Your task:
Return all of the entries below, word for word. Omit each picture.

─── Entries provided

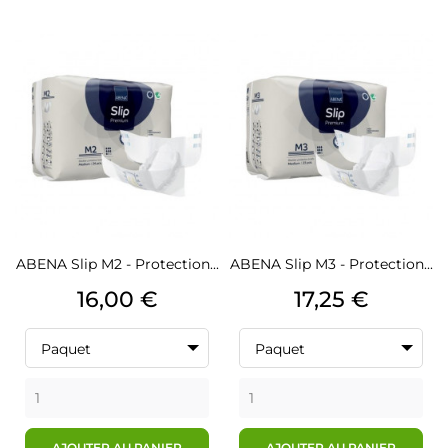
ABENA Slip M2 - Protection...
ABENA Slip M3 - Protection...
Prix
Prix
16,00 €
17,25 €
Paquet
Paquet
AJOUTER AU PANIER
AJOUTER AU PANIER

──────

Answer to this problem:
ABENA Slip M2 - Protection...
ABENA Slip M3 - Protection...
Prix
Prix
16,00 €
17,25 €
Paquet
Paquet
AJOUTER AU PANIER
AJOUTER AU PANIER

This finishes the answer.